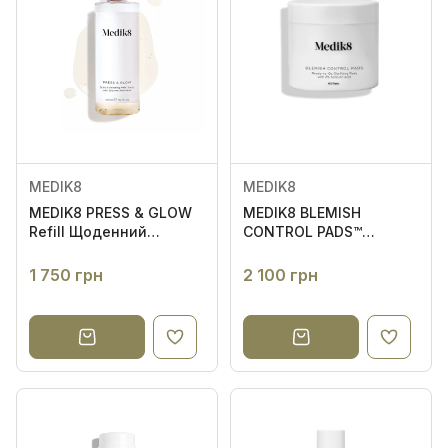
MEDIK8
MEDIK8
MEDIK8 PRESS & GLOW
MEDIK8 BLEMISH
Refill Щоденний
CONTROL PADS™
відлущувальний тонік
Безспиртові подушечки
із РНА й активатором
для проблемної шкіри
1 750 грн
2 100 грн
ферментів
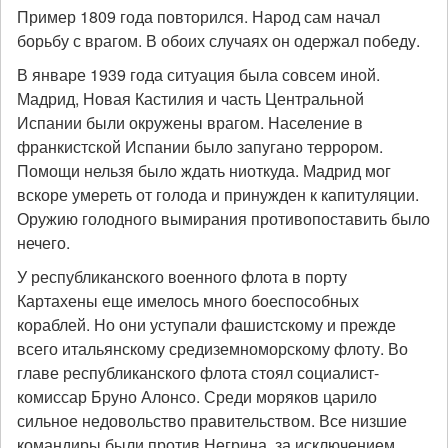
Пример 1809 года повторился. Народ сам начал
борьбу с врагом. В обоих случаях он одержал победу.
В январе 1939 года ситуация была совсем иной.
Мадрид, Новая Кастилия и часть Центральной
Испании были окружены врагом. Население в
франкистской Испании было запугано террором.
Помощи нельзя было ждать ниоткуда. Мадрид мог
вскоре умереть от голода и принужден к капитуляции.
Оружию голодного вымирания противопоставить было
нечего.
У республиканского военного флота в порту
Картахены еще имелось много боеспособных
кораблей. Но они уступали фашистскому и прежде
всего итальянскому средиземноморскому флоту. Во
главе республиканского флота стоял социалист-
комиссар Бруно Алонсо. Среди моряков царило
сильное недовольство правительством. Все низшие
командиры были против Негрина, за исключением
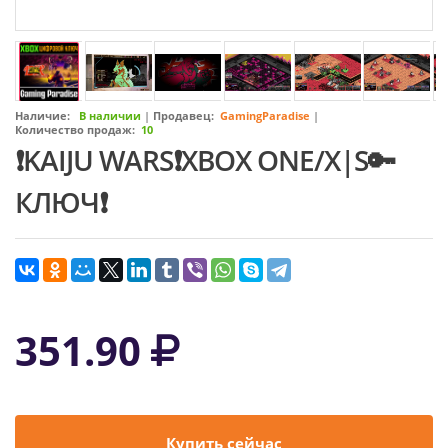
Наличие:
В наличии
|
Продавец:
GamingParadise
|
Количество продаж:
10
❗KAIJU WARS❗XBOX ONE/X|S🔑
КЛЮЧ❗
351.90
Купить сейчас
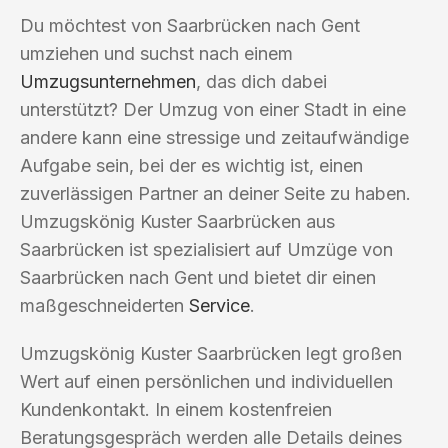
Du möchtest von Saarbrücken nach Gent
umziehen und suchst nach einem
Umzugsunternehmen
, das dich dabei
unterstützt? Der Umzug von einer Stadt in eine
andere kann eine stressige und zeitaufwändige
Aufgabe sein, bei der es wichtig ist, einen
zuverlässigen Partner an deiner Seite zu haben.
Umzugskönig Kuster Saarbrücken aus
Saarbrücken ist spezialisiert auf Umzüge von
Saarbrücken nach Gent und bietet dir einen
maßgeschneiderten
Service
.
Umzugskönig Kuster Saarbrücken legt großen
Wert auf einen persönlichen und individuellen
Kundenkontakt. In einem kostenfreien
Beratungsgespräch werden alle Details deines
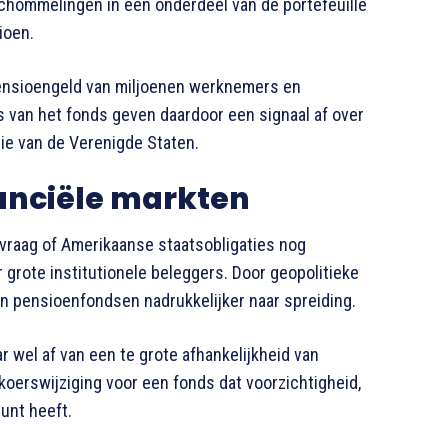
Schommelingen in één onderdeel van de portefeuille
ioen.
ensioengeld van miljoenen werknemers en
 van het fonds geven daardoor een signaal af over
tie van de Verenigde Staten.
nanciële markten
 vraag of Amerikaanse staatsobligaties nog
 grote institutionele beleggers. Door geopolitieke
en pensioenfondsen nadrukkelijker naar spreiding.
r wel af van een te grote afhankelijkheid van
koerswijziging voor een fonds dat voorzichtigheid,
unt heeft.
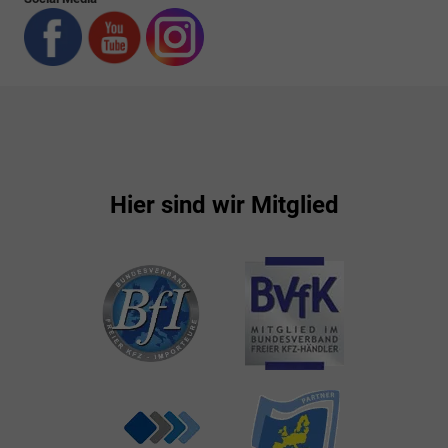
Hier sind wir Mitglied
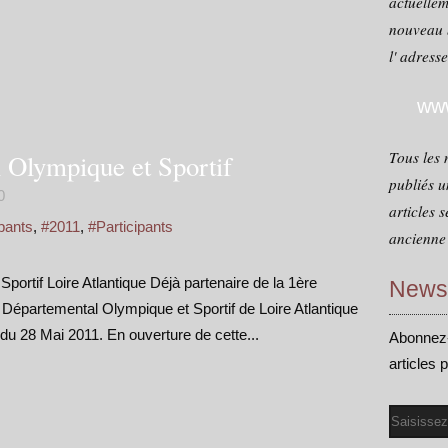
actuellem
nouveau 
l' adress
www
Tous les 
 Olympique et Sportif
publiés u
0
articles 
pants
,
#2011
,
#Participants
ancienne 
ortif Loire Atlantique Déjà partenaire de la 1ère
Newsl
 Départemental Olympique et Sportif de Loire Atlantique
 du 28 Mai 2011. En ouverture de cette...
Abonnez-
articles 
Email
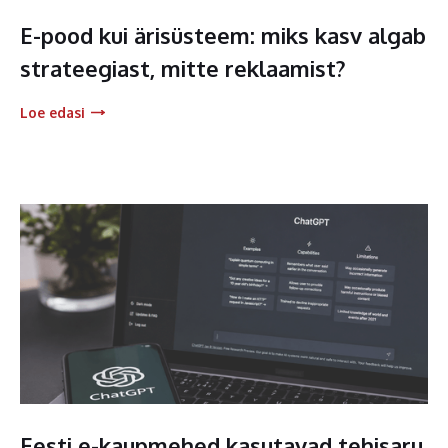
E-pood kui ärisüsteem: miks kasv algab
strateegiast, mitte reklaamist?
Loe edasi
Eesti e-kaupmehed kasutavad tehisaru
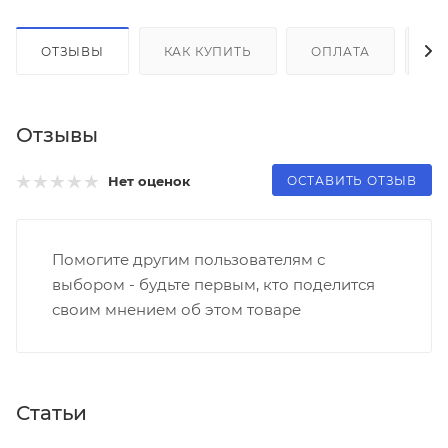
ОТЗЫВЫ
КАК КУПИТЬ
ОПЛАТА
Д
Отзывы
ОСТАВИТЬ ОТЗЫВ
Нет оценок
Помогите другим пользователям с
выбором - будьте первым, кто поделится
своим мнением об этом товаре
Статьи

*YOUR TASK*
Beginning with the first line of the records, write out every line up to and including the one with "Пример 1809 года повторился. Народ сам начал", exactly, and omit all pictures.

*ANSWER SPACE*
MEDIK8
MEDIK8
MEDIK8 PRESS & GLOW
MEDIK8 BLEMISH
Refill Щоденний
CONTROL PADS™
відлущувальний тонік
Безспиртові подушечки
із РНА й активатором
для проблемної шкіри
1 750 грн
2 100 грн
ферментів
Пример 1809 года повторился. Народ сам начал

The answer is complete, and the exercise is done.